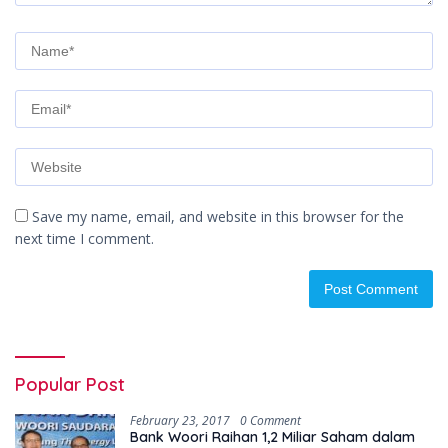
Save my name, email, and website in this browser for the
next time I comment.
Popular Post
February 23, 2017
0 Comment
Bank Woori Raihan 1,2 Miliar Saham dalam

-*-

__TASK TO COMPLETE__
Return all the data exactly, and keep the pictures out.

__EXPECTED ANSWER__
Save my name, email, and website in this browser for the
next time I comment.
Popular Post
February 23, 2017
0 Comment
Bank Woori Raihan 1,2 Miliar Saham dalam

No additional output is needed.